Whenever I hear that someone who is being beaten up/raped/harassed/robbed/etc and there are onlookers who cheer it on, look the other way, and/or capture the attack via cell phone or whatever means, I think of this movie. And I think that if there are people who can stop these attacks, people who cheer them on, people who video these things, then they are just as guilty if not MORE guilty than those who perpetuate the attack.
“The only thing necessary for the triumph of evil is for good men to do nothing.” - Edmund Burke
Can I just offer an amen or three to @romanigypsyeyes#176? This assumption that the kids these days are doing all sorts of horrible risky things when sure, they are—just like every. other. group. of college-aged kids ever.
So why the freak-out about it now? I’d suggest that that’s probably not new, either—it just feels like it must be new because suddenly we (meaning most of us in this conversation) are of an age where we are or could be the parents of those engaging in those behaviors, which therefore makes them seem more scary than the very same behaviors we were simply a part of a couple decades ago.
For clarification, Wikipedia reports there was no crowd cheering it on with the Cheryl Arajuo rape. Two bystanders did try to intervene, but weren’t forceful enough to succeed.
Part of the crowd joined the rape and may have also cheered it on as they waited their turn @hebegebe . There were 10 people in the bar, one passed out, 2 who tried to help, her and 6 who raped her. I think the reports of dozens of men cheering was just sloppy journalism.
One set-up that I think is effective at monitoring are programs like Haverford’s Quaker Bouncers. I know it is something other colleges have looked at and a few have emulated. It’s not perfect - it only monitors group parties for example - but its a start.
“As an undergraduate at Haverford, Jeff Millman organized the Quaker Bouncers, a group that, through student fees, pays students $10.25 an hour to monitor parties in teams of two. The position has only two requirements: first, a four-hour training session in which, among other things, the student talks to EMTs and learns what to do when a person might have alcohol poisoning; second, the student must be 100-percent sober while on the job.”
How does that change the culture, though? It just provides a backstop so no one dies.

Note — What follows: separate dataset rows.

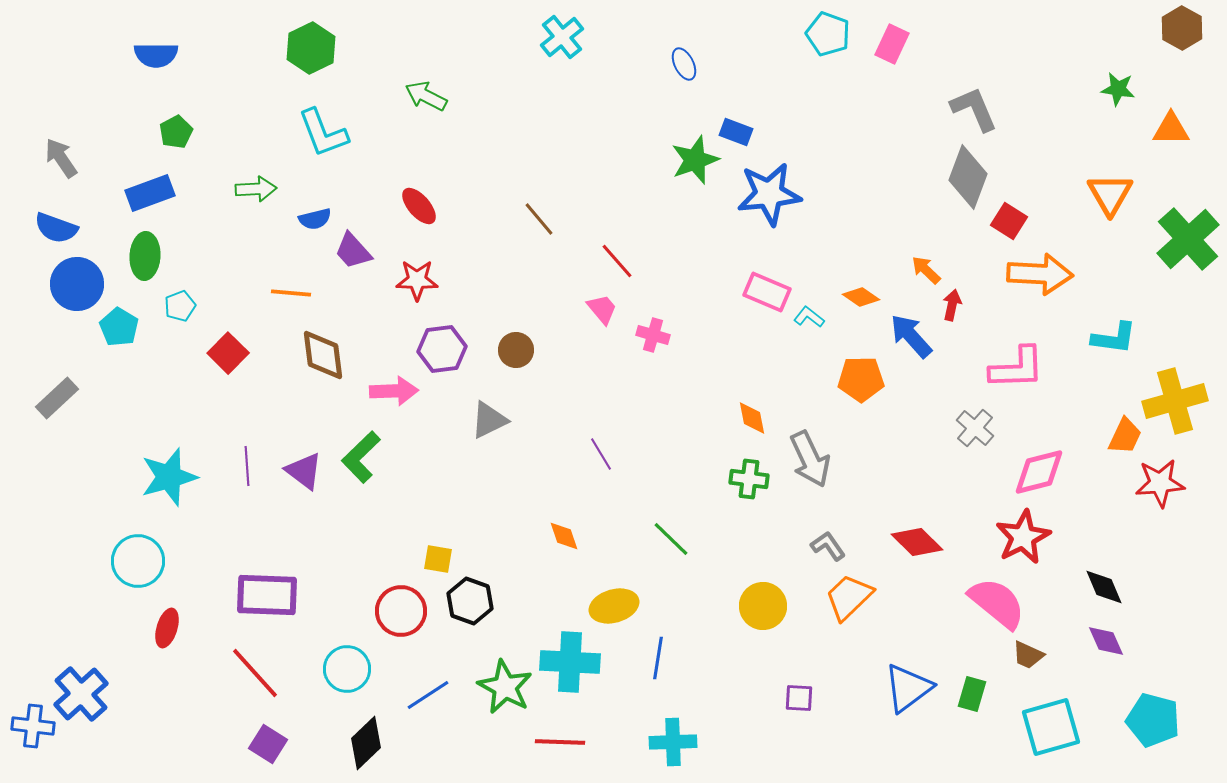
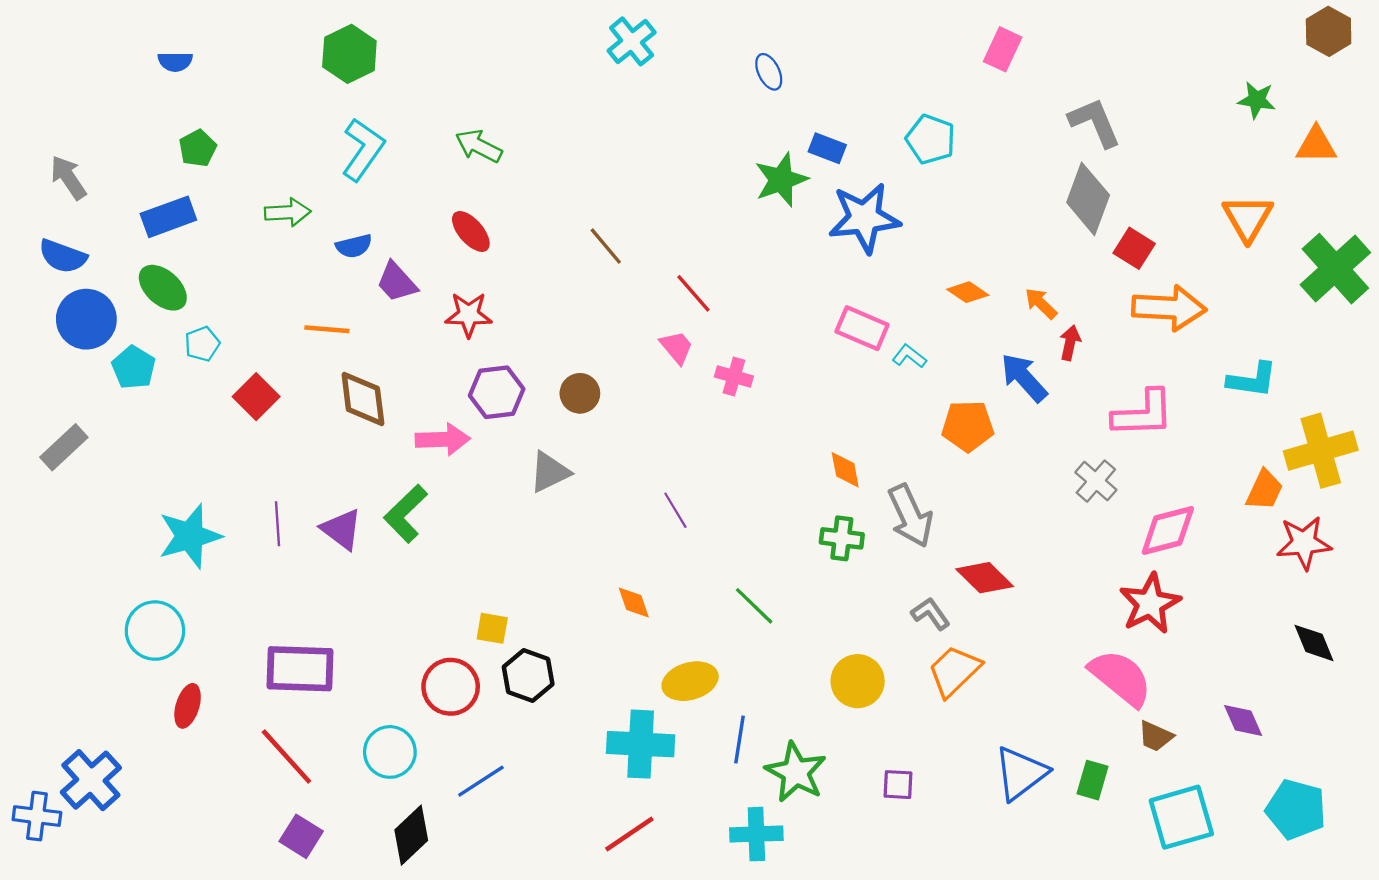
cyan pentagon: (828, 34) -> (931, 139), moved
blue semicircle: (156, 55) -> (175, 62), size x0.7
green arrow: (426, 96) -> (479, 146), moved
cyan L-shape: (323, 133) -> (363, 149), turned -124
green ellipse: (145, 256) -> (163, 288), turned -51
orange diamond: (861, 297) -> (968, 292), moved
red diamond: (917, 542) -> (985, 578), moved
black diamond: (1104, 587) -> (1314, 643), moved
green star: (505, 687) -> (796, 772), moved
red line: (560, 742) -> (629, 834), turned -36

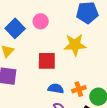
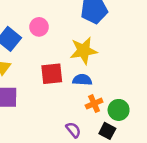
blue semicircle: (56, 89) -> (82, 80), moved

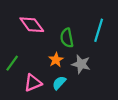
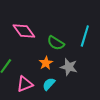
green semicircle: (67, 38) -> (56, 43), turned -48

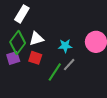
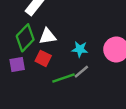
purple square: (13, 58) -> (17, 64), moved
green line: (55, 72) -> (64, 78), turned 30

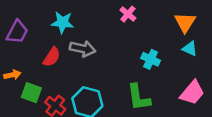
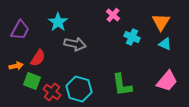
cyan star: (62, 22) -> (58, 22), turned 30
red semicircle: (52, 57) -> (38, 58), moved
cyan cross: (151, 59) -> (132, 37), moved

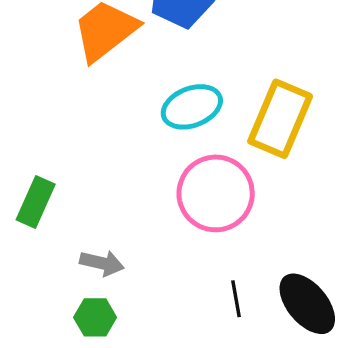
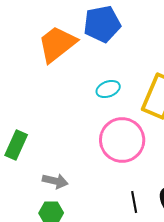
cyan ellipse: (192, 107) -> (108, 89), size x0.7

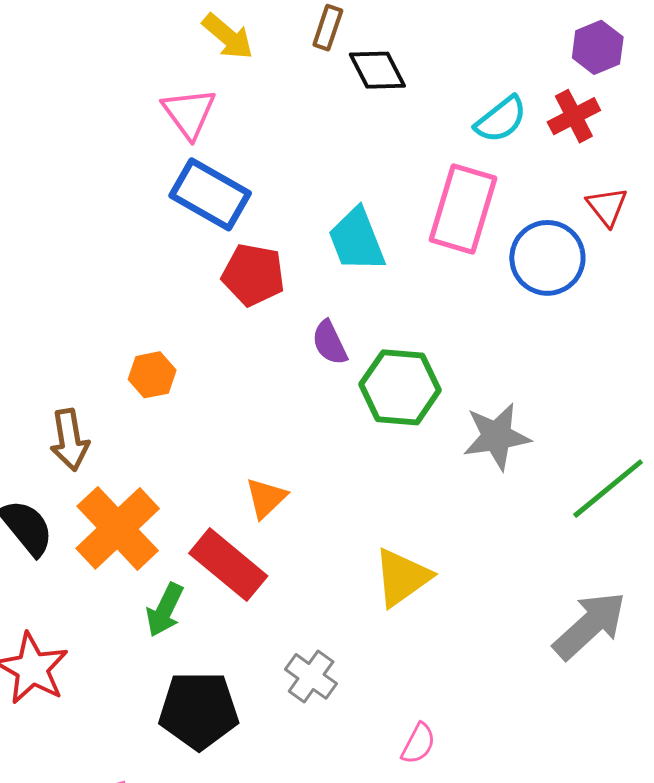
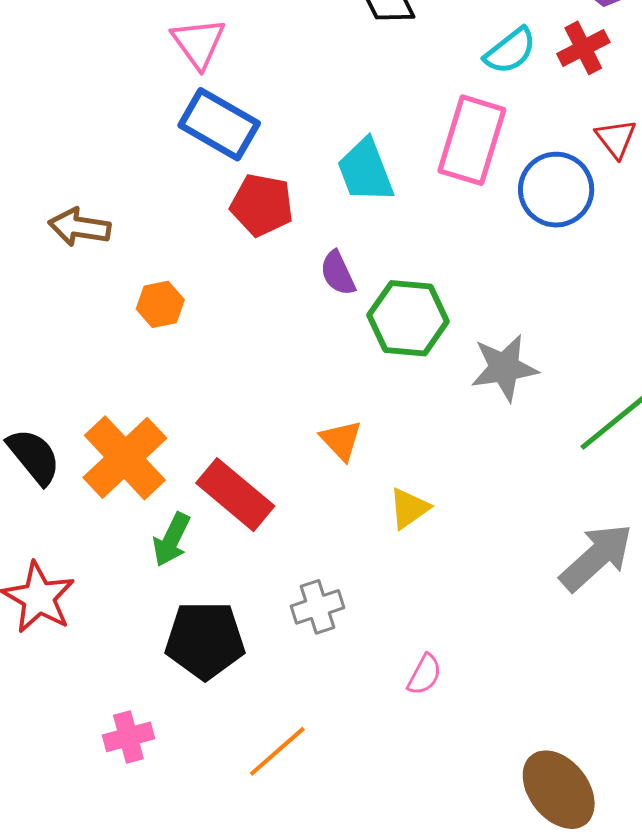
brown arrow: (70, 440) -> (79, 227), moved, turned 108
orange triangle: (266, 498) -> (341, 440), moved, turned -30
yellow triangle: (402, 577) -> (409, 508), size x0.7
gray cross: (311, 676) -> (318, 607), turned 36

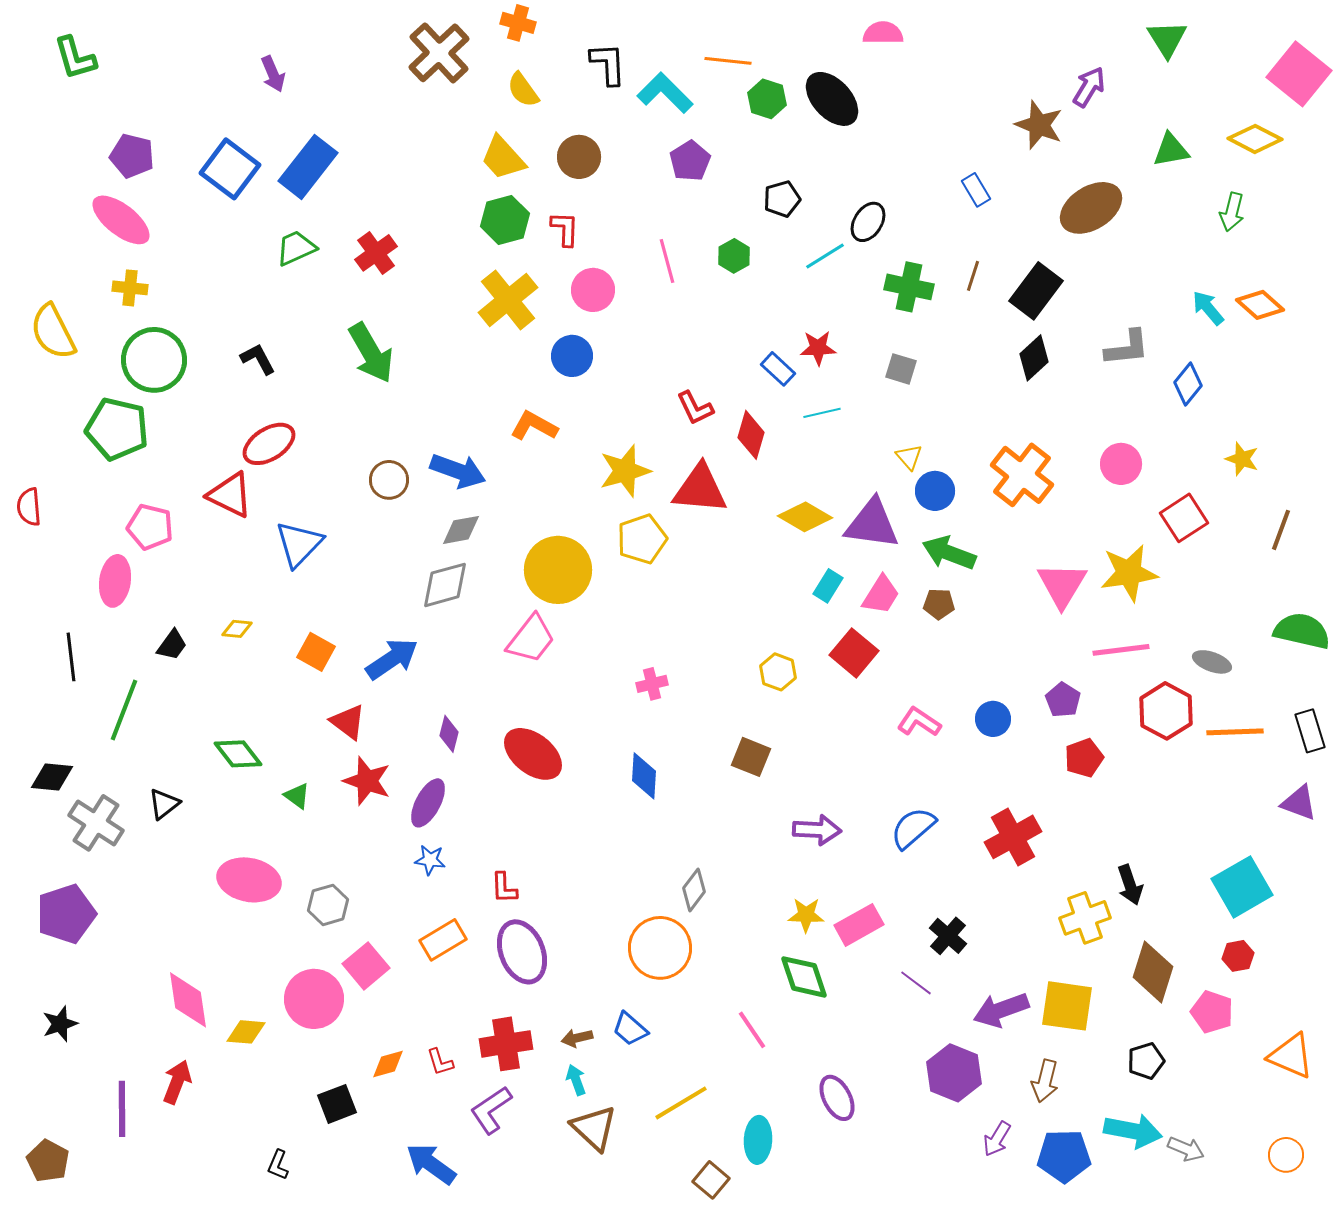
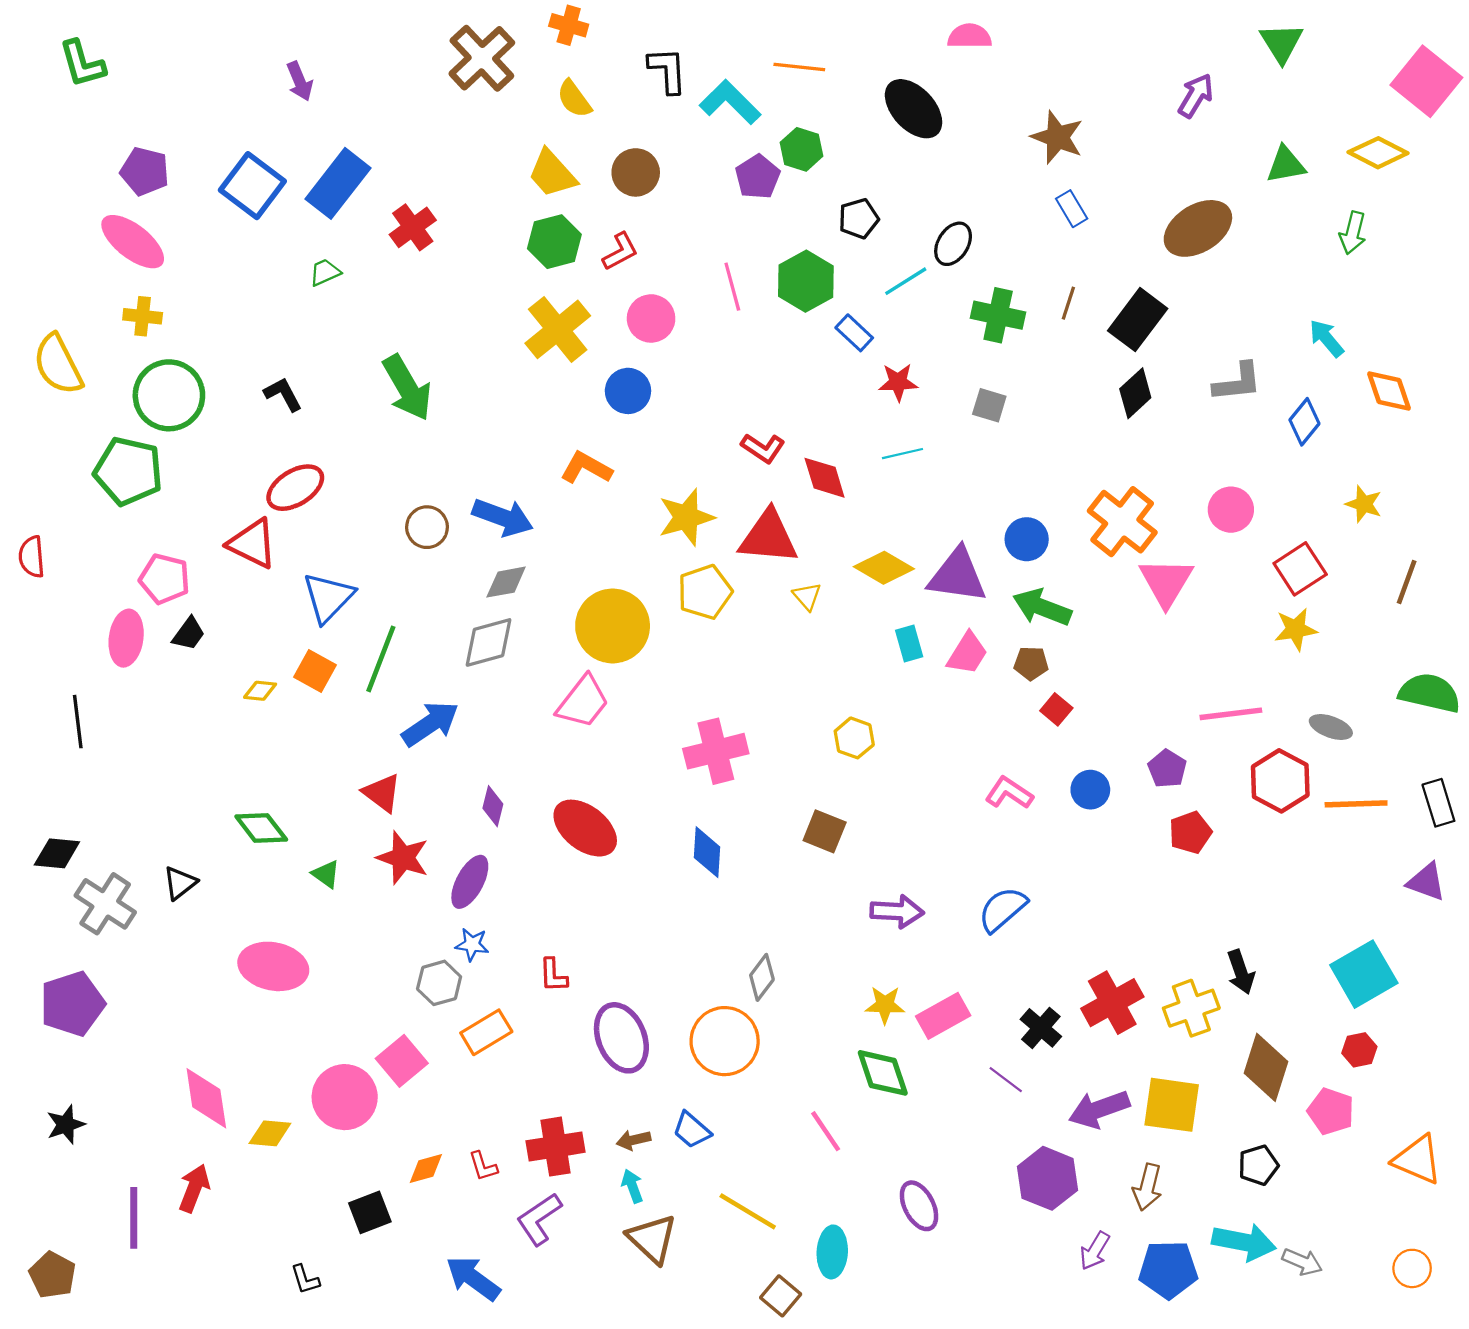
green hexagon: (767, 99) -> (801, 149), moved
brown star: (1039, 125) -> (1057, 137), moved
red L-shape: (565, 229) -> (620, 251), turned 60
green trapezoid: (296, 248) -> (325, 272), size x0.7
red cross: (376, 253) -> (413, 227), moved
green hexagon: (734, 256) -> (806, 281), size x1.6
orange diamond: (1260, 305) -> (1389, 391), moved, turned 30
blue rectangle: (778, 369) -> (854, 333), moved
red L-shape: (695, 408) -> (763, 448), turned -30
red diamond: (751, 435) -> (825, 478), turned -33
yellow triangle: (909, 457) -> (807, 596), moved
yellow star: (1129, 573) -> (1296, 629), moved, size x0.7
pink triangle: (1062, 585) -> (1166, 582), moved
cyan rectangle: (828, 586) -> (909, 644), turned -48
black trapezoid: (172, 645) -> (189, 634), moved
orange square: (316, 652) -> (315, 671), moved
red square: (854, 653) -> (1056, 709), moved, size x0.6
pink cross: (652, 684) -> (716, 751), size x1.8
green line: (124, 710) -> (381, 659), moved
red cross: (1013, 837) -> (1112, 1003), moved
gray hexagon: (328, 905) -> (439, 983), moved
purple ellipse: (522, 952) -> (621, 1038), moved
yellow line: (681, 1103) -> (748, 1211), turned 62
black L-shape: (278, 1165) -> (305, 1279), turned -40

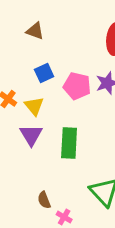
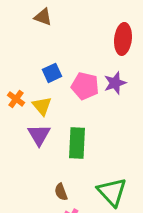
brown triangle: (35, 31) -> (43, 17), moved
brown semicircle: (44, 200) -> (61, 192), moved

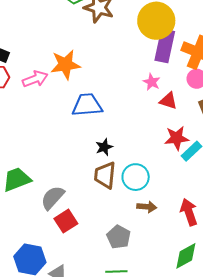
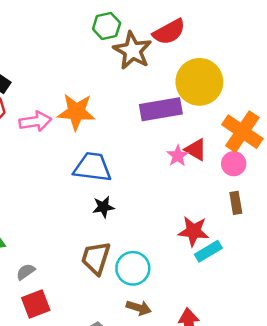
purple rectangle: (165, 46) -> (161, 109), moved, turned 56
red triangle: (168, 101) -> (196, 150), moved
black star: (104, 147) -> (103, 207), moved
gray semicircle: (53, 198) -> (26, 272), size x0.6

It would be analogous to- if my loved one periodically got drunk and got behind the wheel of a car, and I paid for a hotel room so he could sleep it off, or a chauffeur to get him home without getting behind the wheel. Ok, it prevents disaster, but doesn’t seem to address the root issue.
However, if all of the women at a party are difficult victims, a sexual predator looking for easy victims among the women at the party may be unsuccessful at raping any of them. Or he may still attempt rape or related crime (e.g. putting date rape drugs in someone else’s drink) and get caught without succeeding in raping anyone.
Well, in the immortal words of Billy Currington, “God is great, beer is good, and people are crazy.”
Minus the God part for some people, I think it’s loosely applicable. Beer (or any alcohol) is a strong beverage, and is apparently enjoyable to consume. It can be used to loosen one’s inhibitions and should be used wisely. No one deserves to be raped for drinking a beverage.
And the problem with proof by anecdote is that there are plenty of counter-anecdotes available.
It’s better, really, to look at overall patterns rather than say “Hey, here’s this one time something happened, and so we must base our entire policy on that because it fits the narrative I prefer”—there’s a lot of danger in that approach.
It wasn’t directed at you, @OHMomof2, so much as at the general tendency in discussions about topics like these to attempt to prove that something is generally the case by pointing to a single true story or two, especially a shocking one, that reflects the claimant’s preferred narrative.